Movie Night at Stay Tuned Therapeutics.

403 West Birch Ave, Flagstaff, AZ.

Date: March 31, 2010 Time: 4:30 pm.

Our next film will be one of my favorite anatomy films, from Gil Hedley; Deep Fascia and Muscle.  Please RSVP by e mail at if you are interested in the viewing and discussion.  Subject ‘movie night’.

See what you touch.
Rare visions of the human form explored through dissection.
Program running time: @1 hour, 50 min.

Vol.2 Description:

In this volume the whole body continuities of deep fascia and muscle are demonstrated in detail and dissected on camera to demonstrate their relationships to underlying and overlying structures. Following through with themes initiated in the first volume, visual presentations and discussions of the practical implications for professional practice of the layer by layer demonstration of human form are carried deeper into the body. The first volume creates the material and visual context for understanding the layers explored in this volume.

A comprehensive understanding of these deeper layers requires a thorough understanding of the more superficial ones.
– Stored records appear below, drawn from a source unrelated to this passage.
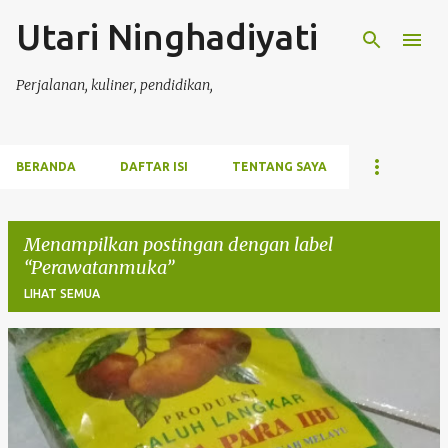
Utari Ninghadiyati
Langsung ke konten utama
Perjalanan, kuliner, pendidikan,
BERANDA
DAFTAR ISI
TENTANG SAYA
Menampilkan postingan dengan label
Perawatanmuka
LIHAT SEMUA
P
o
s
t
All are strongly encouraged to engage the material in Vol. 1 to achieve a full appreciation and understanding of Vol. 2. The material found on these disks is unique, cannot be found in books, and represents a leap beyond established regional perspectives.

Series Overview:

Each volume of this series presents the anatomy of human form, layer by layer, from an integral, whole body perspective. The DVDs in this series systematically document tissues and dissection perspectives missing from the established anatomical texts and videos. Skin, superficial fascia, deep fascia, muscle, visceral wrappings and viscera are dissected and demonsrated on camera as whole body layers in a series of truly unique and revealing sequences available nowhere else. In these DVDs, the viewer is brought directly into the laboratory as a first-hand eye-witness to the dissection and discovery process.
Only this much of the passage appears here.